Exercise inputs>
----------

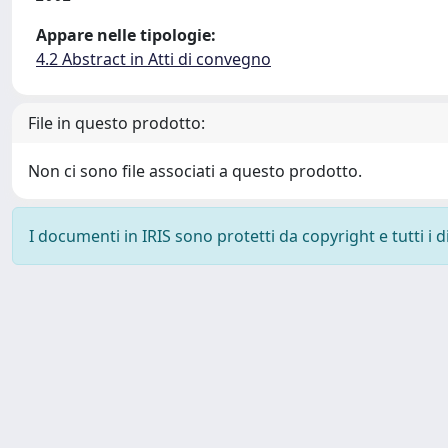
Appare nelle tipologie:
4.2 Abstract in Atti di convegno
File in questo prodotto:
Non ci sono file associati a questo prodotto.
I documenti in IRIS sono protetti da copyright e tutti i di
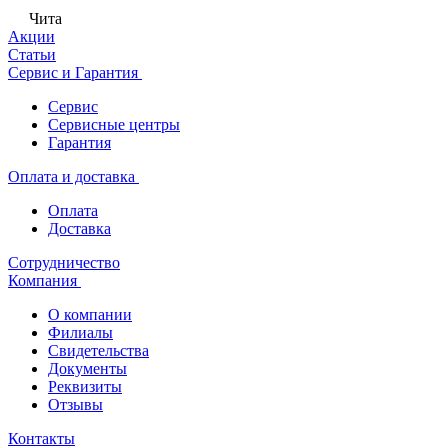
Чита
Акции
Статьи
Сервис и Гарантия
Сервис
Сервисные центры
Гарантия
Оплата и доставка
Оплата
Доставка
Сотрудничество
Компания
О компании
Филиалы
Свидетельства
Документы
Реквизиты
Отзывы
Контакты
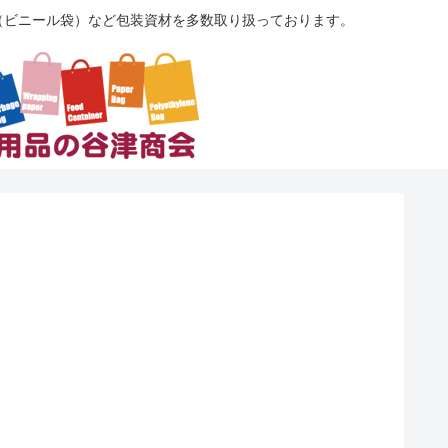
袋（ビニール袋）など包装資材を多数取り扱っております。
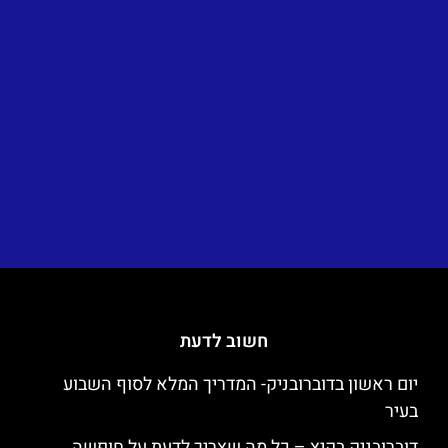
חשוב לדעת
יום ראשון בדוברובניק- המדריך המלא לסוף השבוע
בעיר
דוברובניק בקיץ – כל מה שצריך לדעת על חופשה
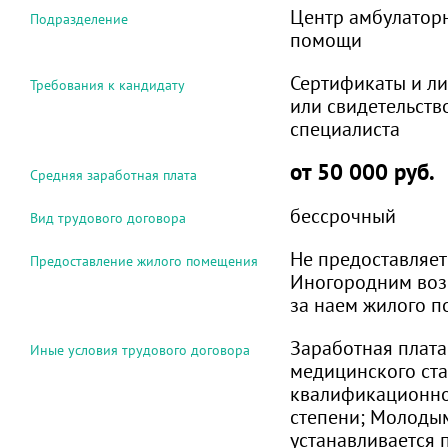
Центр амбулатор
Подразделение
помощи
Сертификаты и л
Требования к кандидату
или свидетельств
специалиста
от 50 000 руб.
Средняя заработная плата
бессрочный
Вид трудового договора
Не предоставляет
Предоставление жилого помещения
Иногородним воз
за наем жилого 
Заработная плата
Иные условия трудового договора
медицинского ста
квалификационно
степени; Молоды
устанавливается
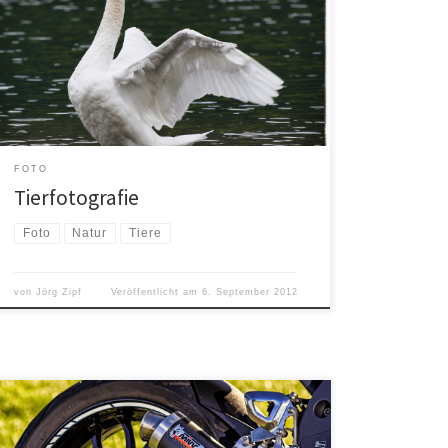
haben zwar Katzen Zuhause, die ich auch schon mehr
oder weniger oft fotografiert habe, aber es braucht
unheimlich viel Zeit und Geduld, um Tiere zu
fotografieren finde ich. Und Zeit, und noch weniger
[…]
FOTO
Tierfotografie
Foto
Natur
Tiere
von
Jörg Zipf
Veröffentlicht am
6. September 2012
Vor ein paar Tagen hatte ich ein Fotoshooting mit
einem „englischen Model“. Wie unschwer zu erkennen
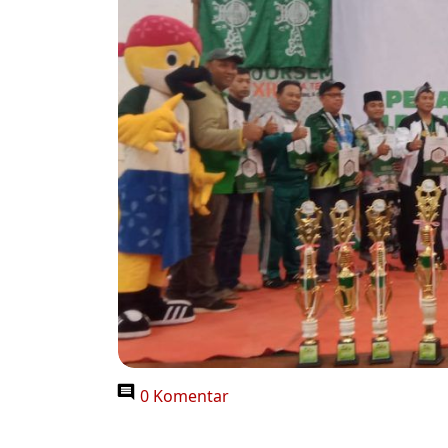
0 Komentar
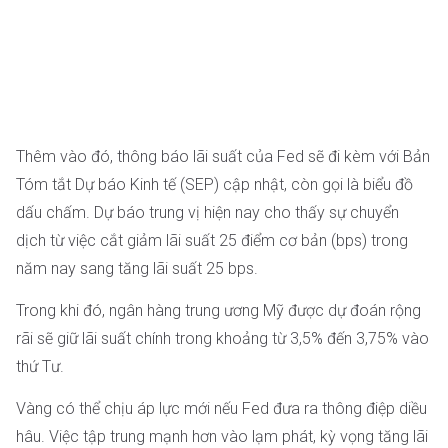
Thêm vào đó, thông báo lãi suất của Fed sẽ đi kèm với Bản
Tóm tắt Dự báo Kinh tế (SEP) cập nhật, còn gọi là biểu đồ
dấu chấm. Dự báo trung vị hiện nay cho thấy sự chuyển
dịch từ việc cắt giảm lãi suất 25 điểm cơ bản (bps) trong
năm nay sang tăng lãi suất 25 bps.
Trong khi đó, ngân hàng trung ương Mỹ được dự đoán rộng
rãi sẽ giữ lãi suất chính trong khoảng từ 3,5% đến 3,75% vào
thứ Tư.
Vàng có thể chịu áp lực mới nếu Fed đưa ra thông điệp diều
hâu. Việc tập trung mạnh hơn vào lạm phát, kỳ vọng tăng lãi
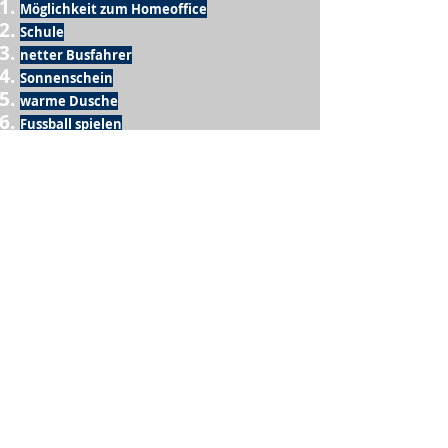
Möglichkeit zum Homeoffice
Schule
netter Busfahrer
Sonnenschein
warme Dusche
Fussball spielen
kein Krieg
Möglichkeit etwas mit der Familie zu
machen
Urlaub
einen Garten haben
eigene Früchte ernten
ein Hobby zu haben, das mich erfüllt
nette Menschen, die dieses Hobby mit mir
teilen
wenn andere lesen, was ich schreibe
Möglichkeit Koffer zu packen
Waschmaschine
Spülmaschine
USA Reise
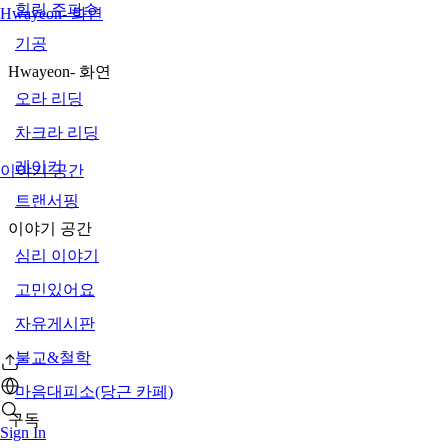
힐링 주파수
Hwayeon- 화연
기공
Hwayeon- 화연
오라 리딩
차크라 리딩
레이키
이야기 공간
트랜서핑
이야기 공간
심리 이야기
고민있어요
자유게시판
불교&철학
마음대피소(당근 카페)
구독
Sign In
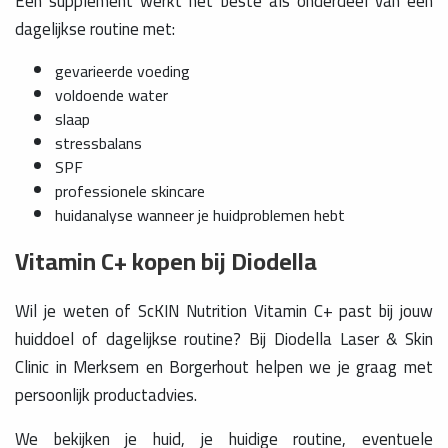
Een supplement werkt het beste als onderdeel van een
dagelijkse routine met:
gevarieerde voeding
voldoende water
slaap
stressbalans
SPF
professionele skincare
huidanalyse wanneer je huidproblemen hebt
Vitamin C+ kopen bij Diodella
Wil je weten of ScKIN Nutrition Vitamin C+ past bij jouw
huiddoel of dagelijkse routine? Bij Diodella Laser & Skin
Clinic in Merksem en Borgerhout helpen we je graag met
persoonlijk productadvies.
We bekijken je huid, je huidige routine, eventuele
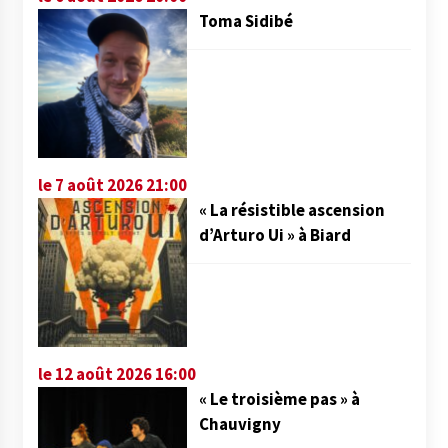
Toma Sidibé
le 7 août 2026 21:00
« La résistible ascension
d’Arturo Ui » à Biard
le 12 août 2026 16:00
« Le troisième pas » à
Chauvigny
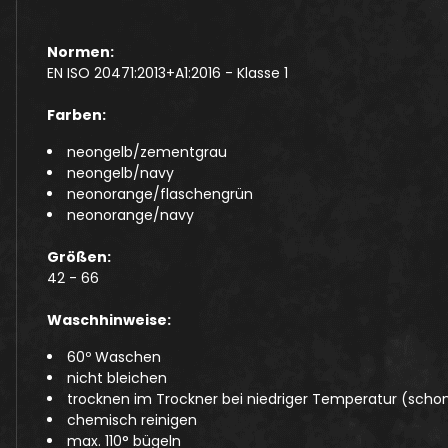
Normen:
EN ISO 20471:2013+A1:2016 - Klasse 1
Farben:
neongelb/zementgrau
neongelb/navy
neonorange/flaschengrün
neonorange/navy
Größen:
42 - 66
Waschhinweise:
60º Waschen
nicht bleichen
trocknen im Trockner bei niedriger Temperatur (scho
chemisch reinigen
max. 110° bügeln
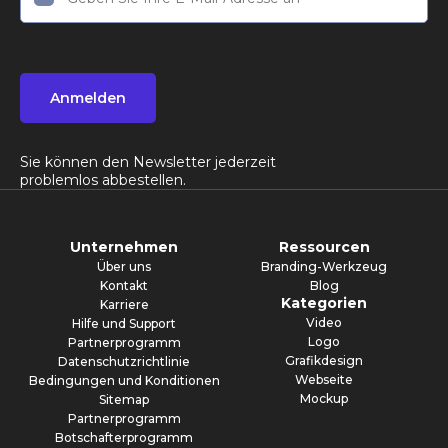
Anmelden
Sie können den Newsletter jederzeit
problemlos abbestellen.
Unternehmen
Ressourcen
Über uns
Branding-Werkzeug
Kontakt
Blog
Kategorien
Karriere
Video
Hilfe und Support
Logo
Partnerprogramm
Grafikdesign
Datenschutzrichtlinie
Webseite
Bedingungen und Konditionen
Mockup
Sitemap
Partnerprogramm
Botschafterprogramm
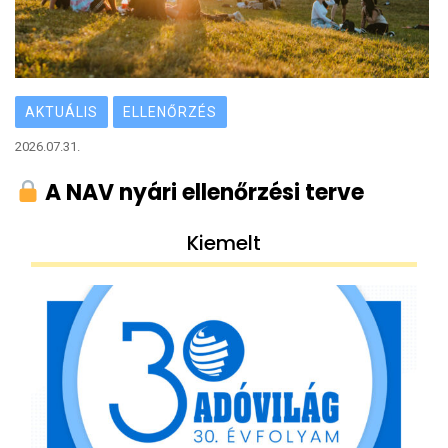
AKTUÁLIS
ELLENŐRZÉS
2026.07.31.
A NAV nyári ellenőrzési terve
Kiemelt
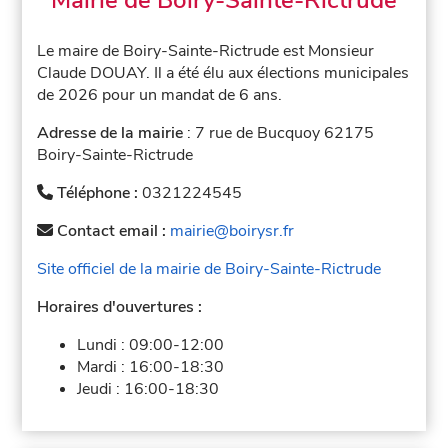
Le maire de Boiry-Sainte-Rictrude est Monsieur
Claude DOUAY. Il a été élu aux élections municipales
de 2026 pour un mandat de 6 ans.
Adresse de la mairie
: 7 rue de Bucquoy 62175
Boiry-Sainte-Rictrude
Téléphone :
0321224545
Contact email :
mairie@boirysr.fr
Site officiel de la mairie de Boiry-Sainte-Rictrude
Horaires d'ouvertures :
Lundi :
09:00-12:00
Mardi :
16:00-18:30
Jeudi :
16:00-18:30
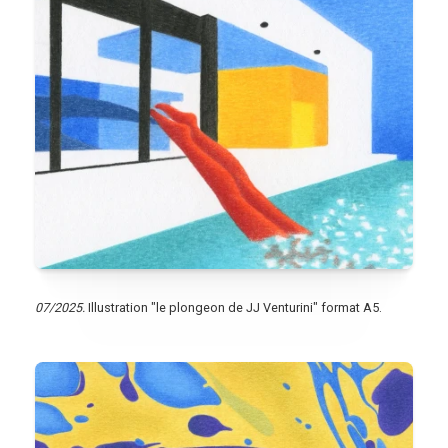
07/2025.
Illustration "le plongeon de JJ Venturini" format A5.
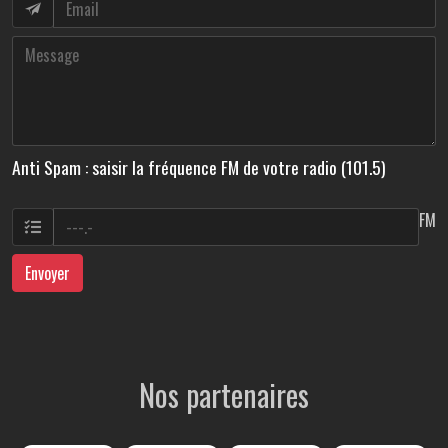
Anti Spam : saisir la fréquence FM de votre radio (101.5)
FM
Envoyer
Nos partenaires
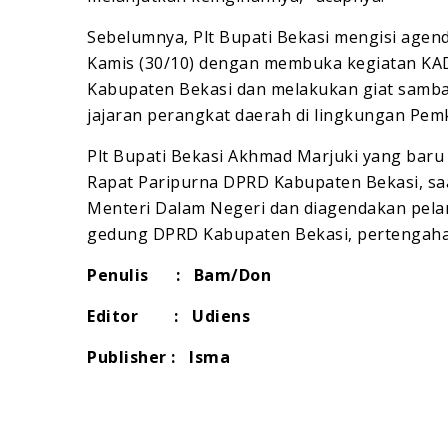
Sebelumnya, Plt Bupati Bekasi mengisi agen
Kamis (30/10) dengan membuka kegiatan KAD
Kabupaten Bekasi dan melakukan giat samban
jajaran perangkat daerah di lingkungan Pem
Plt Bupati Bekasi Akhmad Marjuki yang baru 
Rapat Paripurna DPRD Kabupaten Bekasi, sa
Menteri Dalam Negeri dan diagendakan pelan
gedung DPRD Kabupaten Bekasi, pertengaha
Penulis : Bam/Don
Editor : Udiens
Publisher : Isma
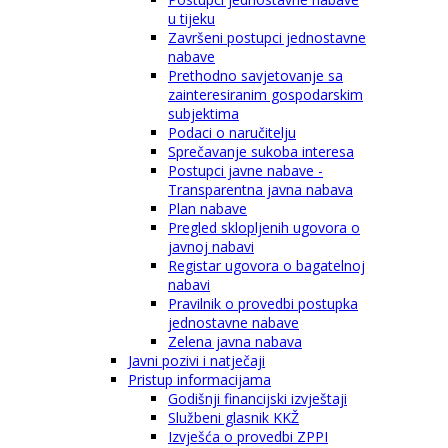
u tijeku
Završeni postupci jednostavne
nabave
Prethodno savjetovanje sa
zainteresiranim gospodarskim
subjektima
Podaci o naručitelju
Sprečavanje sukoba interesa
Postupci javne nabave -
Transparentna javna nabava
Plan nabave
Pregled sklopljenih ugovora o
javnoj nabavi
Registar ugovora o bagatelnoj
nabavi
Pravilnik o provedbi postupka
jednostavne nabave
Zelena javna nabava
Javni pozivi i natječaji
Pristup informacijama
Godišnji financijski izvještaji
Službeni glasnik KKŽ
Izvješća o provedbi ZPPI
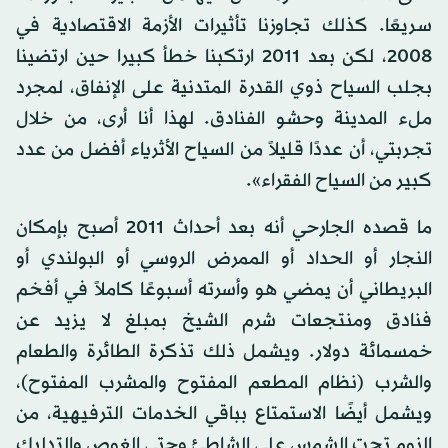
سريعًا. كذلك تجاوزنا تأثيرات الأزمة الاقتصادية في
2008، لكن بعد 2011 ارتكبنا خطأ كبيرا حين ارتضينا
بجلب السياح ذوي القدرة المتدنية على الإنفاق، لمجرد
ملء المدينة وحشو الفنادق. لهذا أنا أرى، من خلال
تجربتي، أن عددًا قليلاً من السياح الأثرياء أفضل من عدد
كبير من السياح الفقراء».
ما قصده الجارحي أنه بعد أحداث 2011 أصبح بإمكان
النجار أو الحداد أو الممرض الروسي أو البولندي أو
البريطاني أن يمضي هو وأسرته أسبوعًا كاملاً في أفخم
فنادق ومنتجعات شرم الشيخ بمبلغ لا يزيد عن
خمسمائة دولار. ويشمل ذلك تذكرة الطائرة والطعام
والشرب (نظام المطعم المفتوح والمشرب المفتوح)،
ويشمل أيضًا الاستمتاع بباقي الخدمات الترفيهية، من
النوم تحت الشمس على الشاطئ وحتى الغوص والتدليك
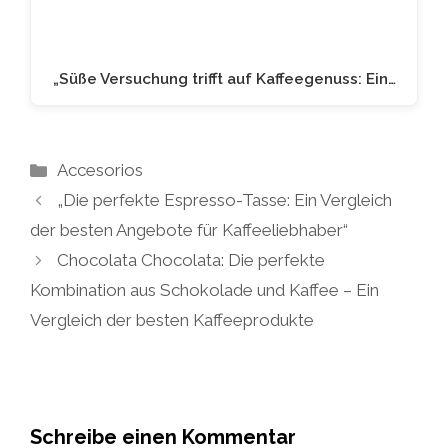
„Süße Versuchung trifft auf Kaffeegenuss: Ein…
Kategorien
Accesorios
„Die perfekte Espresso-Tasse: Ein Vergleich
der besten Angebote für Kaffeeliebhaber“
Chocolata Chocolata: Die perfekte
Kombination aus Schokolade und Kaffee – Ein
Vergleich der besten Kaffeeprodukte
Schreibe einen Kommentar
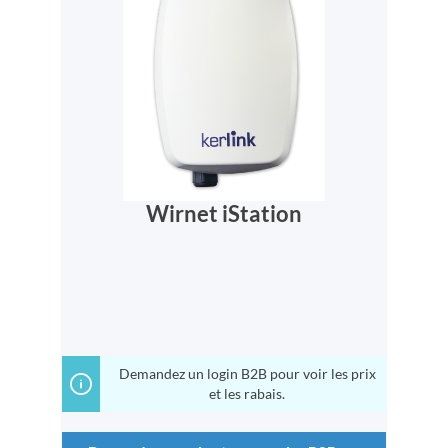
Wirnet iStation
Demandez un login B2B pour voir les prix
et les rabais.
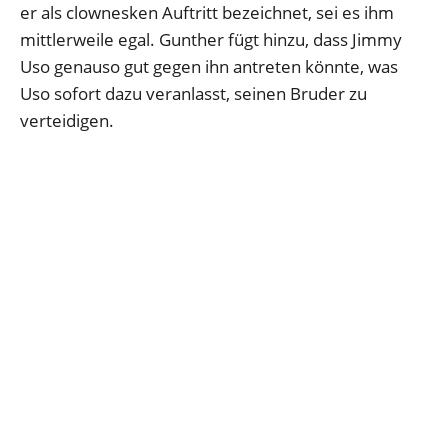
er als clownesken Auftritt bezeichnet, sei es ihm
mittlerweile egal. Gunther fügt hinzu, dass Jimmy
Uso genauso gut gegen ihn antreten könnte, was
Uso sofort dazu veranlasst, seinen Bruder zu
verteidigen.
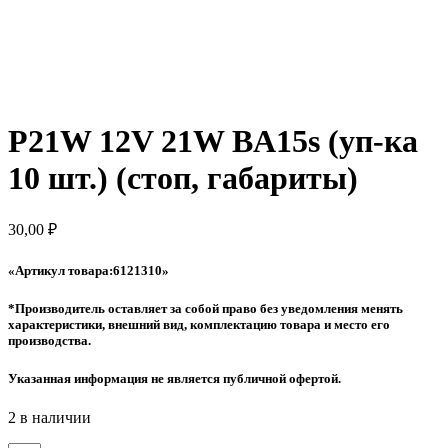
P21W 12V 21W BA15s (уп-ка
10 шт.) (стоп, габариты)
30,00
₽
«Артикул товара:
6121310
»
*Производитель оставляет за собой право без уведомления менять
характеристики, внешний вид, комплектацию товара и место его
производства.
Указанная информация не является публичной офертой.
2 в наличии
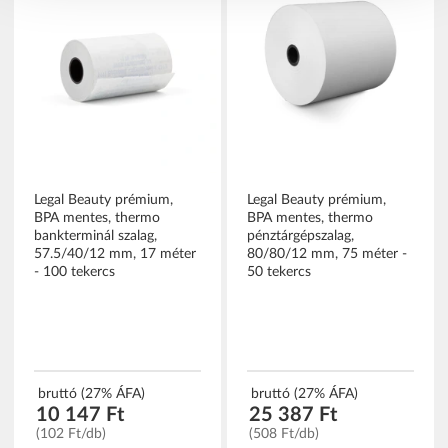
Legal Beauty prémium,
Legal Beauty prémium,
BPA mentes, thermo
BPA mentes, thermo
bankterminál szalag,
pénztárgépszalag,
57.5/40/12 mm, 17 méter
80/80/12 mm, 75 méter -
- 100 tekercs
50 tekercs
bruttó (27% ÁFA)
bruttó (27% ÁFA)
10 147 Ft
25 387 Ft
(102 Ft/db)
(508 Ft/db)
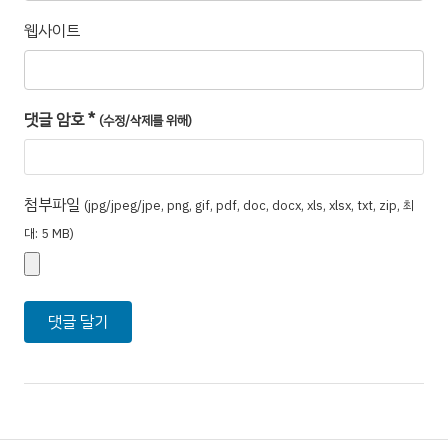
웹사이트
댓글 암호
*
(수정/삭제를 위해)
첨부파일
(jpg/jpeg/jpe, png, gif, pdf, doc, docx, xls, xlsx, txt, zip, 최
대: 5 MB)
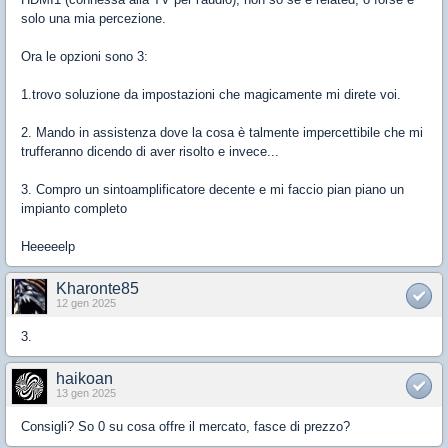
solo una mia percezione.
Ora le opzioni sono 3:
1.trovo soluzione da impostazioni che magicamente mi direte voi.
2. Mando in assistenza dove la cosa è talmente impercettibile che mi
trufferanno dicendo di aver risolto e invece...
3. Compro un sintoamplificatore decente e mi faccio pian piano un
impianto completo
Heeeeelp
Kharonte85
12 gen 2025
3.
haikoan
13 gen 2025
Consigli? So 0 su cosa offre il mercato, fasce di prezzo?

----------

Work request>
What must be returned is only the number of lines in the records that hold the word "pour".

Solution to this task>
2